Zhao Xuan, Tang Weiyun, Liu Qiuyan, Cao Hongtao, Chen Fei
College of Business Administration, Shanghai Urban Construction Vocational College, Shanghai, 200000, China.
School of Economy and Management, Zhejiang University of Water Resources and Electric Power, Hangzhou, 310000, China.
Sci Rep. 2025 Jul 31;15(1):27929. doi: 10.1038/s41598-025-14073-1.
This study provides scientific evidence to support sustainable agricultural development and advance the dual carbon goals. A hybrid deep learning model-combining Convolutional Neural Networks and Long Short-Term Memory networks-is developed to evaluate the effects of agricultural industry transformation. Convolutional Neural Networks are used to extract spatial features from agricultural data, while Long Short-Term Memory networks processed time series data. To enhance model performance, the slime mould algorithm is employed for parameter optimization.

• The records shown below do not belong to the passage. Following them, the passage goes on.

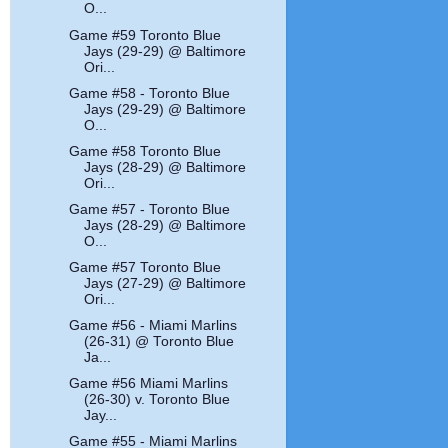
O...
Game #59 Toronto Blue
Jays (29-29) @ Baltimore
Ori...
Game #58 - Toronto Blue
Jays (29-29) @ Baltimore
O...
Game #58 Toronto Blue
Jays (28-29) @ Baltimore
Ori...
Game #57 - Toronto Blue
Jays (28-29) @ Baltimore
O...
Game #57 Toronto Blue
Jays (27-29) @ Baltimore
Ori...
Game #56 - Miami Marlins
(26-31) @ Toronto Blue
Ja...
Game #56 Miami Marlins
(26-30) v. Toronto Blue
Jay...
Game #55 - Miami Marlins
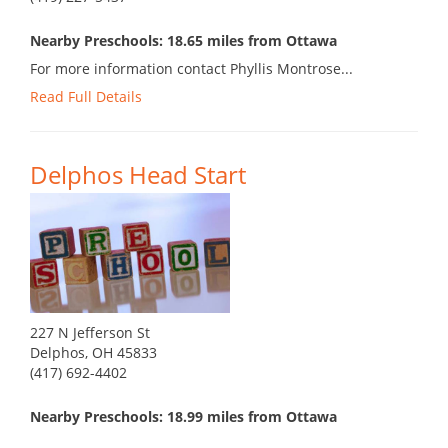
Nearby Preschools: 18.65 miles from Ottawa
For more information contact Phyllis Montrose...
Read Full Details
Delphos Head Start
227 N Jefferson St
Delphos, OH 45833
(417) 692-4402
Nearby Preschools: 18.99 miles from Ottawa
...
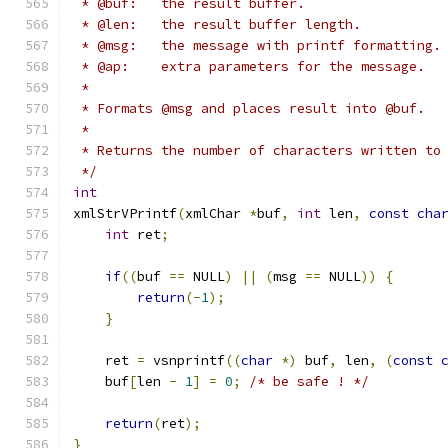
 * @buf:   the result buffer.
 * @len:   the result buffer length.
 * @msg:   the message with printf formatting.
 * @ap:    extra parameters for the message.
 *
 * Formats @msg and places result into @buf.
 *
 * Returns the number of characters written to
 */
int
xmlStrVPrintf
(
xmlChar 
*
buf
,
int
 len
,
const
cha
int
 ret
;
if
((
buf 
==
 NULL
)
||
(
msg 
==
 NULL
))
{
return
(-
1
);
}
    ret 
=
 vsnprintf
((
char
*)
 buf
,
 len
,
(
const
    buf
[
len 
-
1
]
=
0
;
/* be safe ! */
return
(
ret
);
}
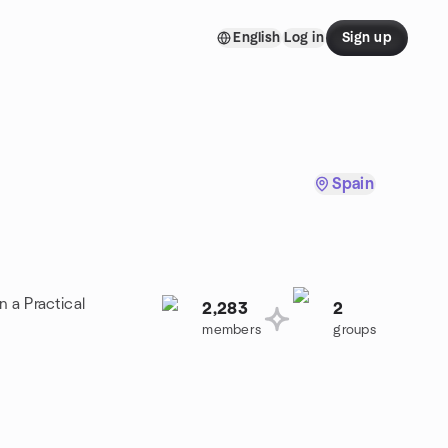
English
Log in
Sign up
Spain
n a Practical
2,283
2
members
groups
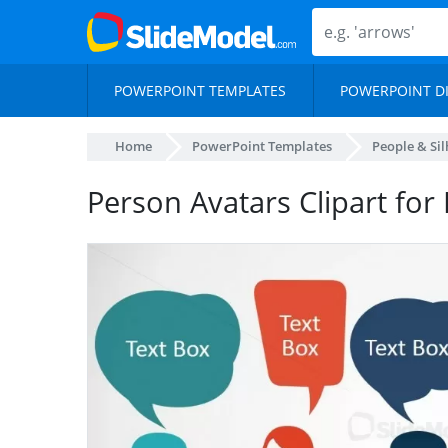
POWERPOINT TEMPLATES
POWERPOINT D
Home
PowerPoint Templates
People & Si
Person Avatars Clipart for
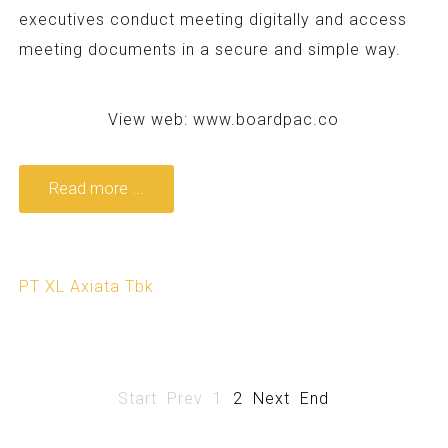
executives conduct meeting digitally and access
meeting documents in a secure and simple way.
View web:
www.boardpac.co
Read more ...
PT XL Axiata Tbk
Start
Prev
1
2
Next
End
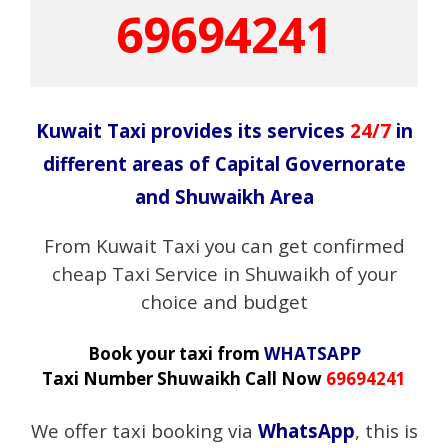
69694241
Kuwait Taxi provides its services
24/7
in
different areas of Capital Governorate
and Shuwaikh Area
From Kuwait Taxi you can get confirmed
cheap Taxi Service in Shuwaikh of your
choice and budget
Book your taxi from
WHATSAPP
Taxi Number Shuwaikh Call Now
69694241
We offer taxi booking via
WhatsApp
, this is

Experimental results demonstrated that the hybrid model achieves excellent predictive accuracy, with crop yield prediction exceeding 99%. The average error between the model's evaluation and the actual transformation outcomes is only 3.33%. Across various climatic conditions, the average prediction error remains below 2.5%, indicating strong adaptability and stability. Compared with traditional methods-such as deep neural networks, support vector machines, and linear regression-the proposed model effectively integrates static and dynamic agricultural data. Static features, including farmland distribution and soil types, are extracted using Convolutional Neural Networks, while temporal trends in variables such as weather patterns and policy changes are captured by the Long Short-Term Memory network. This adaptive fusion of multidimensional data significantly improves the accuracy of both crop yield forecasting and agricultural transformation assessment. In conclusion, the model offers a robust, high-accuracy decision-support tool for promoting low-carbon agricultural development. It provides practical insights for advancing sustainability and supporting the national dual carbon strategy.
本研究为支持可持续农业发展和推进双碳目标提供了科学依据。开发了一种结合卷积神经网络和长短期记忆网络的混合深度学习模型,以评估农业产业转型的影响。卷积神经网络用于从农业数据中提取空间特征,而长短期记忆网络则处理时间序列数据。为了提高模型性能,采用黏菌算法进行参数优化。实验结果表明,该混合模型具有出色的预测精度,作物产量预测准确率超过99%。模型评估与实际转型结果之间的平均误差仅为3.33%。在各种气候条件下,平均预测误差均保持在2.5%以下,表明具有很强的适应性和稳定性。与深度神经网络、支持向量机和线性回归等传统方法相比,所提出的模型有效地整合了静态和动态农业数据。利用卷积神经网络提取包括农田分布和土壤类型在内的静态特征,同时通过长短期记忆网络捕捉天气模式和政策变化等变量的时间趋势。这种多维数据的自适应融合显著提高了作物产量预测和农业转型评估的准确性。总之,该模型为促进低碳农业发展提供了一个强大、高精度的决策支持工具。它为推进可持续发展和支持国家双碳战略提供了实际见解。